> _Problem to work on_: Transcribe the lines of the records starting with the one that has "<instances>...</instances> (empty list" in it and ending with the last, and transcribe nothing else.

BEGIN Input data

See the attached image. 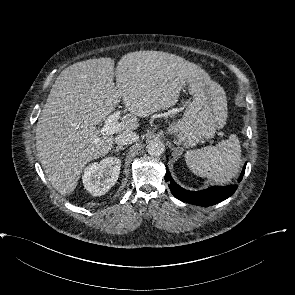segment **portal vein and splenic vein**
I'll return each mask as SVG.
<instances>
[{"label":"portal vein and splenic vein","instance_id":"1","mask_svg":"<svg viewBox=\"0 0 295 295\" xmlns=\"http://www.w3.org/2000/svg\"><path fill=\"white\" fill-rule=\"evenodd\" d=\"M120 114V111H117L107 117L104 126L100 129L102 135H111L119 130L120 125L117 121L120 118Z\"/></svg>","mask_w":295,"mask_h":295}]
</instances>
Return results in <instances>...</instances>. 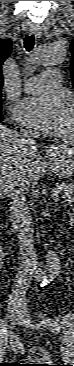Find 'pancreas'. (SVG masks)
Here are the masks:
<instances>
[{
  "instance_id": "obj_1",
  "label": "pancreas",
  "mask_w": 74,
  "mask_h": 366,
  "mask_svg": "<svg viewBox=\"0 0 74 366\" xmlns=\"http://www.w3.org/2000/svg\"><path fill=\"white\" fill-rule=\"evenodd\" d=\"M55 190H59L60 192H62L65 201H72L74 196L73 185L62 183L60 185H57V188H55Z\"/></svg>"
}]
</instances>
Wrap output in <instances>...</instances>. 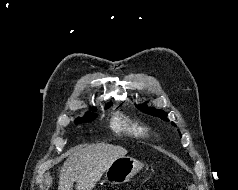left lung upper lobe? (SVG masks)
<instances>
[{"label":"left lung upper lobe","instance_id":"left-lung-upper-lobe-1","mask_svg":"<svg viewBox=\"0 0 238 190\" xmlns=\"http://www.w3.org/2000/svg\"><path fill=\"white\" fill-rule=\"evenodd\" d=\"M137 107L139 109H141L142 111L150 114V115L160 117L164 121H169V119L167 118V113L164 112L163 110H156V109H153V108H148L146 106V104H143V105H140V106H137ZM172 124L175 125L173 122H172Z\"/></svg>","mask_w":238,"mask_h":190}]
</instances>
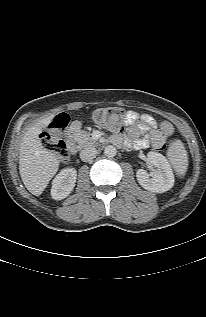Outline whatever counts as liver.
<instances>
[{
	"mask_svg": "<svg viewBox=\"0 0 206 317\" xmlns=\"http://www.w3.org/2000/svg\"><path fill=\"white\" fill-rule=\"evenodd\" d=\"M50 115L35 123L24 135L19 152V172L27 190L39 196L59 168L58 157L45 149L39 134L54 119Z\"/></svg>",
	"mask_w": 206,
	"mask_h": 317,
	"instance_id": "liver-1",
	"label": "liver"
}]
</instances>
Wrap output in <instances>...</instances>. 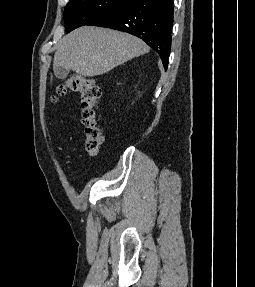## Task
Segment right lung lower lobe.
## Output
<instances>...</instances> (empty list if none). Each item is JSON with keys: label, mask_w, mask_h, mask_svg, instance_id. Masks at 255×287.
I'll return each instance as SVG.
<instances>
[{"label": "right lung lower lobe", "mask_w": 255, "mask_h": 287, "mask_svg": "<svg viewBox=\"0 0 255 287\" xmlns=\"http://www.w3.org/2000/svg\"><path fill=\"white\" fill-rule=\"evenodd\" d=\"M173 0H127L89 25L124 31L141 38L167 69L173 26Z\"/></svg>", "instance_id": "98d812e1"}]
</instances>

END Input data

> _Expected answer_:
<instances>...</instances> (empty list if none). Each item is JSON with keys: label, mask_w, mask_h, mask_svg, instance_id. Masks at 255×287.
I'll return each instance as SVG.
<instances>
[{"label": "right lung lower lobe", "mask_w": 255, "mask_h": 287, "mask_svg": "<svg viewBox=\"0 0 255 287\" xmlns=\"http://www.w3.org/2000/svg\"><path fill=\"white\" fill-rule=\"evenodd\" d=\"M173 0H127L89 25L124 31L141 38L167 69L173 26Z\"/></svg>", "instance_id": "98d812e1"}]
</instances>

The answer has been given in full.